There was the 2002 Machakos Protocol advocating a ceasefire, followed by agreements on security arrangements, wealth and power sharing and resolution of conflicts in Abyei, Southern Kordofan, and Blue Nile states. Much remains to be done on their implementation.

The 1990s had seen a series of failed talks between Khartoum and the South in a nation that had endured a litany of coups since independence in 1956. But it was the eruption of a civil war in 1962 led by Major General Joseph Lagu of the Anya Nya One Movement that marked the start of a sustained push to separate the largely Christian and animist South from the predominantly Islamic north.

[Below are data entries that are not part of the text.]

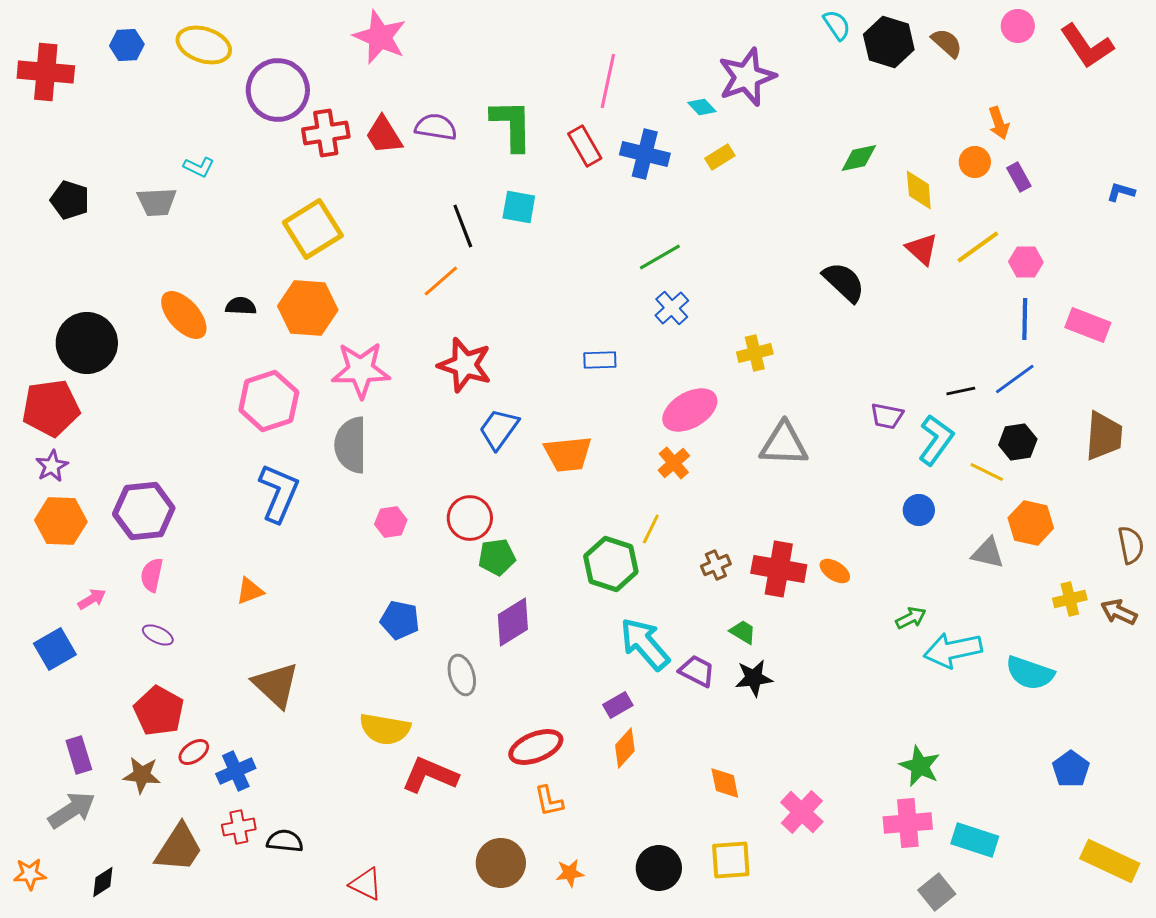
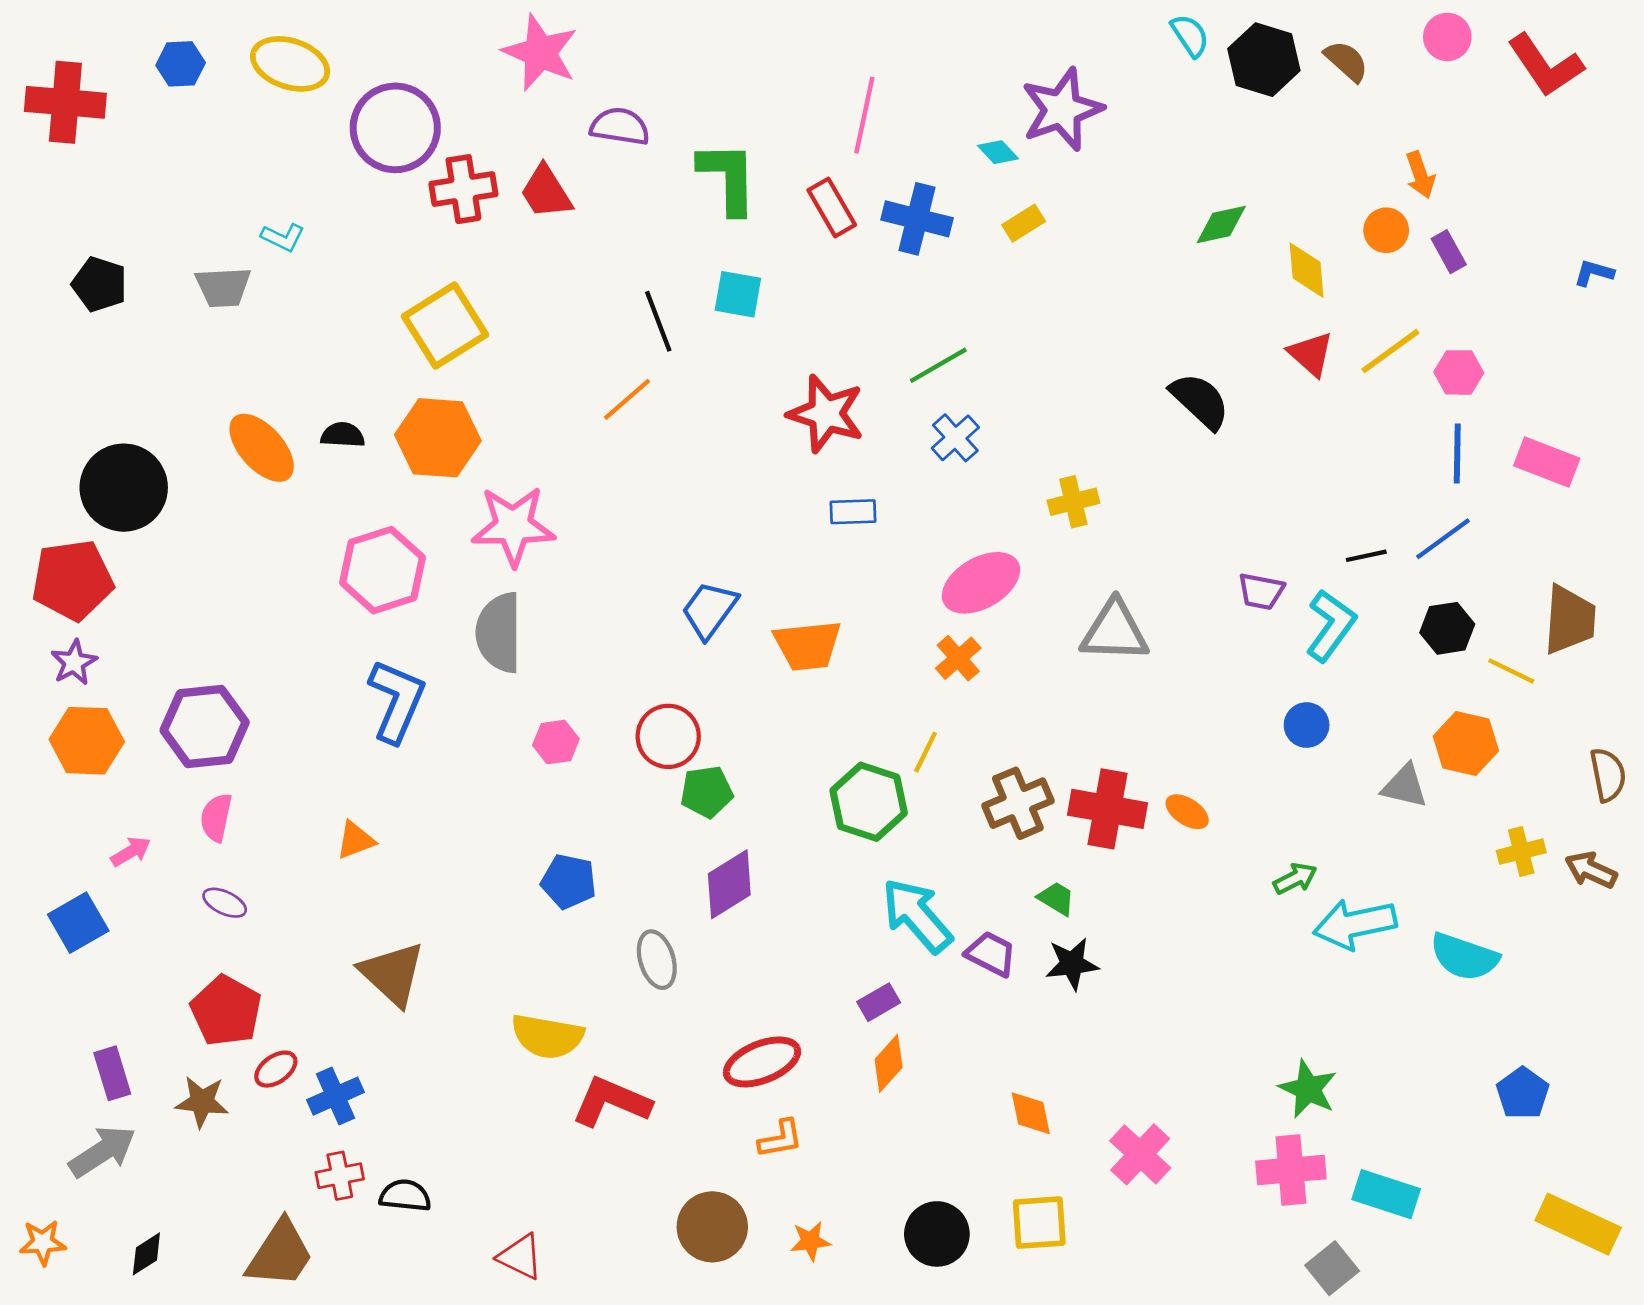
purple semicircle: (436, 127) -> (620, 126), moved
red star: (465, 365) -> (826, 414), moved
yellow line: (987, 472) -> (1511, 671), moved
brown cross: (716, 565) -> (1018, 803), size x1.6
orange L-shape: (549, 801) -> (781, 1139), turned -88
brown trapezoid: (179, 848) -> (280, 1254), moved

It was upon his return to Sudan in 1982, that Garang earned the rank of colonel, stationed at the Khartoum headquarters of the National Army. It was therefore in fulfillment of his duties, months later, the military officer took orders to snuff out a mutiny engineered by Battalion 105 of the First Division at Bor, south of Khartoum.

His assignment was clear: quell the mutiny and return to base. But once in the battlefield, Garang switched allegiance to the mutineers and set up a command base, which was rapidly swelled by defectors from at least six garrisons of the army.

Thus was born the Sudan People’s Liberation Army, whose sustained push for freedom would peak in the declaration of an emergency in the south by then President Jaafar Numeiri in 1984.

Says James Shimanyula in his book John Garang and the SPLA: "In three years, Garang had brought under his control a third of Sudan."

But Garang was clear about his intentions, dismissing claims that he only wanted to be a leader.

Garang’s lifetime

"No war of liberation as we are fighting, is fought in order for a particular person to become head of state or leader. This is completely a isrepresentation of the liberation process. Our aim is to create a new Sudan. This new Sudan may not be during our lifetime..."

That liberation process has reached its apex.

As predicted it has not been in Garang’s lifetime, but for youth like Abuk Luka, 20, and Unguec Ajongo, 20, who have grown up in Kenya, it bears much promise.

Luka and Ajongo, like many other southerners are optimistic about the future and talk of hopes to return home, join university, build careers and a nation that they, too, would proudly hand down to their children.